BeamMP-Server
BeamMP-Server copied to clipboard
Download Refactoring
Is your feature request related to a problem? Please describe. The current download protocol uses two TCP sockets in two threads (one thread per socket) to send mod files in chunks of some size (like 100 MB or so) per thread. When $M$ people join, two threads exist per player, which leads to $M$ additional threads spawned. In total, there are $2M$ threads, each allocating a chunk of size $C$, resulting in memory usage of $2M*C$ bytes. For example 10 players joining, at a 100 MB chunk size, results in $10*2*100=2000$ bytes, or 2 GB, of memory usage. Correct my math if I'm wrong, or if I misunderstand the code.
Not only is downloading across two sockets not necessarily more efficient than one socket, but also the code is not thread safe (at least on the launcher side).
This whole thing is being replaced with the new protocol anyways, where we just use sendfile() to send the file. We can adopt this approach (see the new-protocol branch), or send in chunks if we want to keep track of progress.
Describe the solution you'd like
- [ ] Use a single thread and the existing TCP connection to download the files over. Use either an interface like sendfile() or manual chunking (ew ew ew ew) to send the file efficiently, and test it on a 1 Gbps link. A single TCP connection should easily saturate that.

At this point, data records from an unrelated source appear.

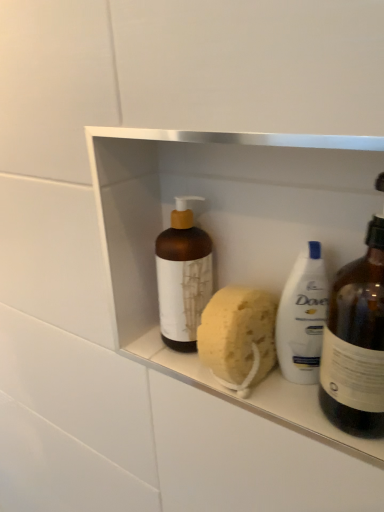 Question: Considering the positions of yellow sponge at center and brown matte bottle at center, which is the second bottle from right to left, in the image, is yellow sponge at center bigger or smaller than brown matte bottle at center, which is the second bottle from right to left,?

Choices:
 (A) small
 (B) big

Answer: (A)

Question: From the image's perspective, is yellow sponge at center located above or below brown matte bottle at center, the 1th bottle from the left?

Choices:
 (A) above
 (B) below

Answer: (B)

Question: Estimate the real-world distances between objects in this image. Which object is farther from the yellow sponge at center?

Choices:
 (A) matte brown bottle at right, marked as the first bottle in a right-to-left arrangement
 (B) brown matte bottle at center, which is the second bottle from right to left

Answer: (A)

Question: Which object is the farthest from the yellow sponge at center?

Choices:
 (A) brown matte bottle at center, the 1th bottle from the left
 (B) matte brown bottle at right, which ranks as the second bottle in left-to-right order

Answer: (B) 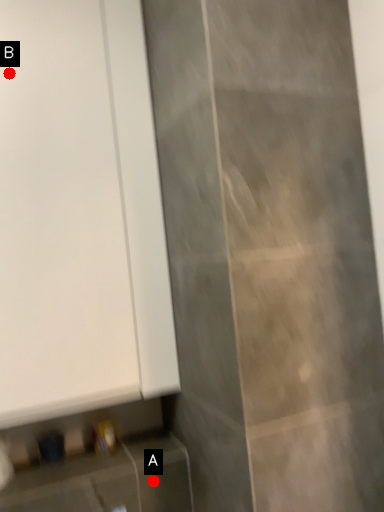 Question: Two points are circled on the image, labeled by A and B beside each circle. Which point is closer to the camera?

Choices:
 (A) A is closer
 (B) B is closer

Answer: (B) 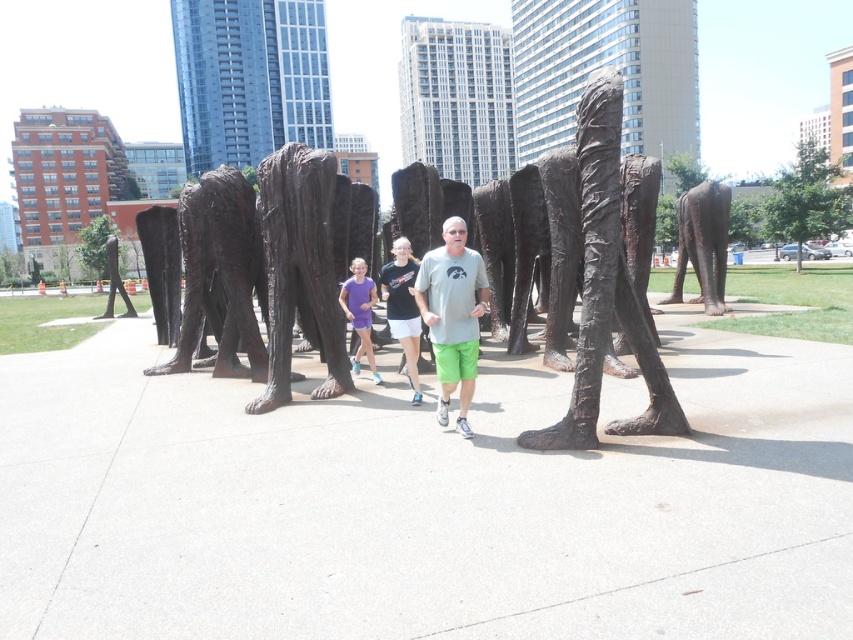 Question: Which of the following is the closest to the observer?

Choices:
 (A) matte black t-shirt at center
 (B) matte gray t-shirt at center
 (C) smooth concrete pavement at center
 (D) bronze sculpture at center

Answer: (C)

Question: From the image, what is the correct spatial relationship of bronze sculpture at center in relation to matte gray t-shirt at center?

Choices:
 (A) below
 (B) above

Answer: (B)

Question: Does matte black t-shirt at center have a smaller size compared to bronze statue at left?

Choices:
 (A) no
 (B) yes

Answer: (B)

Question: Does bronze sculpture at center appear on the left side of matte black t-shirt at center?

Choices:
 (A) yes
 (B) no

Answer: (B)

Question: Estimate the real-world distances between objects in this image. Which object is farther from the matte black t-shirt at center?

Choices:
 (A) smooth concrete pavement at center
 (B) bronze statue at center
 (C) bronze statue at left

Answer: (C)

Question: Which object is the farthest from the matte gray t-shirt at center?

Choices:
 (A) bronze statue at center
 (B) bronze textured sculpture at center
 (C) matte black t-shirt at center

Answer: (A) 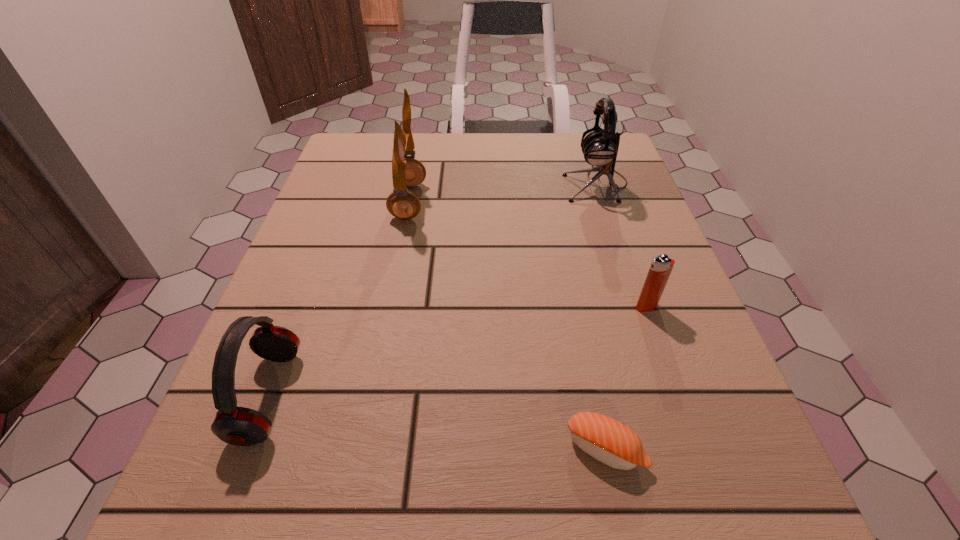 The height and width of the screenshot is (540, 960). Find the location of `vacant space that satisfies the following two spatial constraints: 1. on the front-facing side of the shortest object; 2. on the left side of the second object from left to right`. vacant space that satisfies the following two spatial constraints: 1. on the front-facing side of the shortest object; 2. on the left side of the second object from left to right is located at coordinates (361, 449). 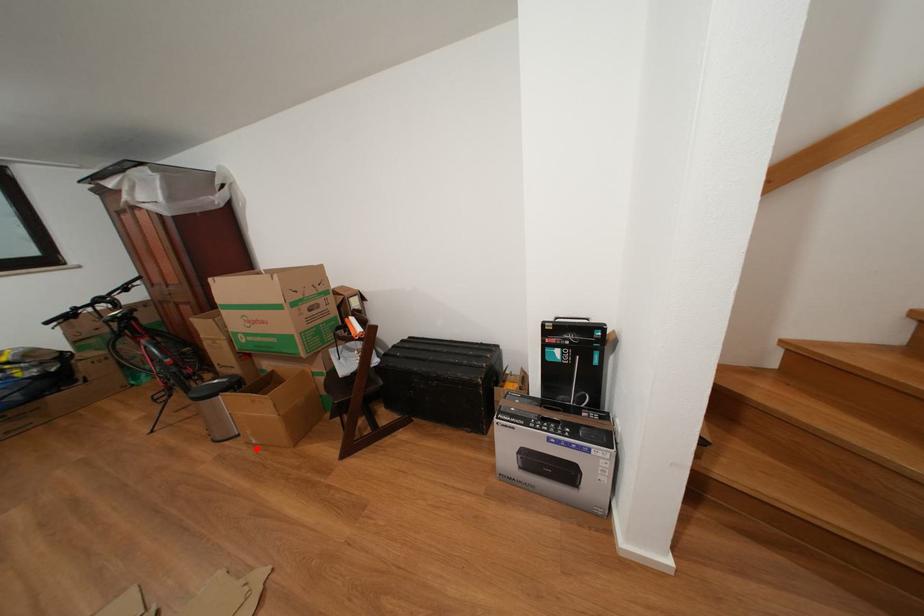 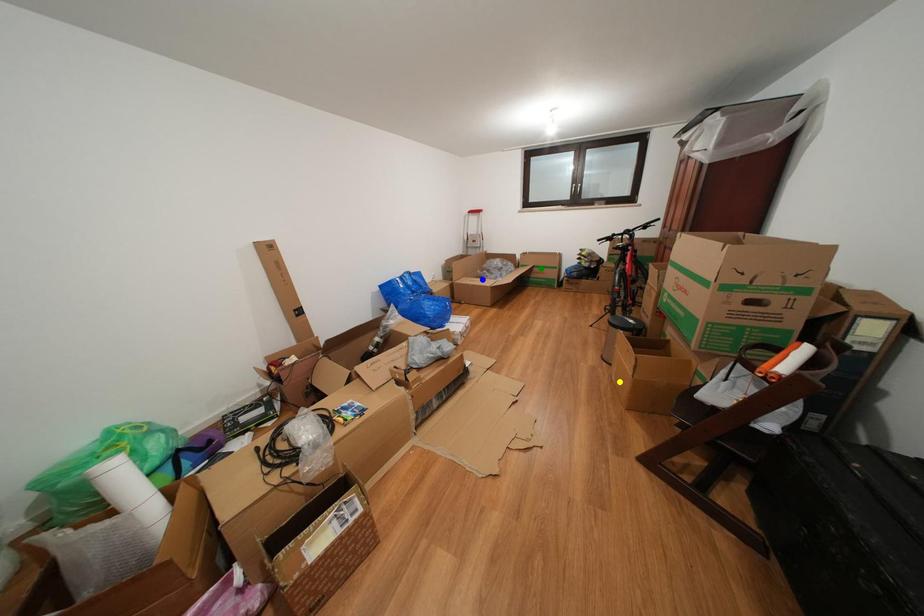 Question: I am providing you with two images of the same scene from different viewpoints. A red point is marked on the first image. You are given multiple points on the second image. Which mark in image 2 goes with the point in image 1?

Choices:
 (A) green point
 (B) blue point
 (C) yellow point

Answer: (C)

- [ ] Implement a timeout, I'm ok if this is per chunk (ew), but better something builtin (yay) like via
boost::asio
. Obviously this timeout CANNOT be some magic number, it needs to allow for shitty slow antarctic internet of like 200 KBps, as long as bytes are flowing, keep it going. We can share the memory for the same mods to make it difficult to DoS the server by opening download connections, or something, probably? - [x] Either don't use heap allocations (by using kernel buffers, like sendfile() does), or make the size of the total allocations across the entire server have an adjustable maximum.
Describe alternatives you've considered HTTP based download, but that's not trivial to do over the same socket. All other alternatives were probably considered and likely are gonna be implemented for the new protocol.
Additional context The current implementation is probably the oldest part of the codebase. Here be dragons and so on.